# Intro to cuGraph

cuGraph is a collection of graph analytics that process data found in cuDF Dataframes. cuGraph aims to provide a NetworkX-like API that will be familiar to data scientists, so they can now build GPU-accelerated workflows more easily.

### Test Data
We will be using the Zachary Karate club dataset 
*W. W. Zachary, An information flow model for conflict and fission in small groups, Journal of
Anthropological Research 33, 452-473 (1977).*


![Karate Club](img/zachary_black_lines.png)

## cuGraph 0.8 Notes
cuGraph version 0.8 has some limitations:
* Only Int32 Vertex ID are supported
* Only float (FP32) edge data is supported
* Vertex numbering is assumed to start at zero

These limitations are being addressed and will be fixed future versions.  
These example notebooks will illustrate how to manipulate the data so that it comforms to the current limitations

In [None]:
# Import needed libraries
import cugraph
import cudf
import networkx
from collections import OrderedDict

In [None]:
# Define the path to the test data  
datafile='../../../data/karate-data.csv'

---
# NetworkX

The data file contains an edge list, which represents the connection of a vertex to another.  The `source` to `destination` pairs is in what is known as Coordinate Format (COO).  In this test case, the data is just two columns.  However a third, `weight`, column is also possible

In [None]:
file = open(datafile, 'rb')

In [None]:
# Read the data, this also created a NetworkX Graph 
Gnx = networkx.read_edgelist(file)

# cuGraph

### Read in the data - GPU
cuGraph depends on cuDF for data loading and the initial Dataframe creation

In [None]:
# Read the data file
cols = ["src", "dst"]

dtypes = OrderedDict([
        ("src", "int32"), 
        ("dst", "int32")
        ])

gdf = cudf.read_csv(datafile, names=cols, delimiter='\t', dtype=list(dtypes.values()) )

### Create a Graph 

In [None]:
# create a Graph using the source (src) and destination (dst) vertex pairs from the Dataframe 
G = cugraph.Graph()
G.add_edge_list(gdf["src"], gdf["dst"])

## Basic operations

We can see the total number of edges and vertices in G.

In [None]:
G.number_of_edges()

In [None]:
G.number_of_vertices()

Most methods on `cugraph.Graph` return cudf DataFrame objects.
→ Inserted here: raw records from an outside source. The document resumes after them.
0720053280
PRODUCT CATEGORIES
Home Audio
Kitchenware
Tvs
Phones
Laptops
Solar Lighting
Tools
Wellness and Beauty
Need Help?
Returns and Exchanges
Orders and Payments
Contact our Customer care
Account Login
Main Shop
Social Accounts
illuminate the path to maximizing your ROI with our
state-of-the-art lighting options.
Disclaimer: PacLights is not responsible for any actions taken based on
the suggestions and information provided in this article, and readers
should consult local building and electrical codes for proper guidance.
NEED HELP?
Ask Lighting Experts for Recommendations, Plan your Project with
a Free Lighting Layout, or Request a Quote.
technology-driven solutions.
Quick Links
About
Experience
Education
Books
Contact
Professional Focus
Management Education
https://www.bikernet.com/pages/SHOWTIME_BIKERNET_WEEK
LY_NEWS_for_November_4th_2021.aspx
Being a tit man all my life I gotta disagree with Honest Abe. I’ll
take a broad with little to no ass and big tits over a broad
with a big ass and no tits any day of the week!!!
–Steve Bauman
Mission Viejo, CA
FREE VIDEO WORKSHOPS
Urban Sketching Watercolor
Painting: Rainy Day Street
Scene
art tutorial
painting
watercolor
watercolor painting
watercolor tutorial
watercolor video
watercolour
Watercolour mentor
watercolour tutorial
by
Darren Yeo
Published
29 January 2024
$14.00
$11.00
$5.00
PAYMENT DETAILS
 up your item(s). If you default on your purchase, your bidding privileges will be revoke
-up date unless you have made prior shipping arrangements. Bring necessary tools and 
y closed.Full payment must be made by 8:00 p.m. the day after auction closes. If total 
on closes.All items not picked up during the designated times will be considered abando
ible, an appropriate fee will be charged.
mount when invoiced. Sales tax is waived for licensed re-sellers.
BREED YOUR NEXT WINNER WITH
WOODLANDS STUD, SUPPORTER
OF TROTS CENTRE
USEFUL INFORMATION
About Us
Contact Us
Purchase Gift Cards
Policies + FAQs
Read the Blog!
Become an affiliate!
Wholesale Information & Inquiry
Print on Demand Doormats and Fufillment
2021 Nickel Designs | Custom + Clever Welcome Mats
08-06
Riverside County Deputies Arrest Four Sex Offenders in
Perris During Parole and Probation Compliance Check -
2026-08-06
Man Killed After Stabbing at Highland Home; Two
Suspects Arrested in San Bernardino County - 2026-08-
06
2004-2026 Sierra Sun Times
`in_degree` and `out_degree` are the number of edges going in and out of a given vertex, respectively. `degree` is the `in_degree` plus the `out_degree`.

In [None]:
print(G.in_degree())

In [None]:
print(G.out_degree())

In [None]:
print(G.degree())

### **Exercise**

Show that the `in_degree` plus the `out_degree` is indeed the same as the `degree`. 

<details><summary><b>Solution</b></summary>
   <pre>
    <br>(G.in_degree() + G.out_degree())['degree'].equals(G.degree()['degree'])
   </pre>
</details>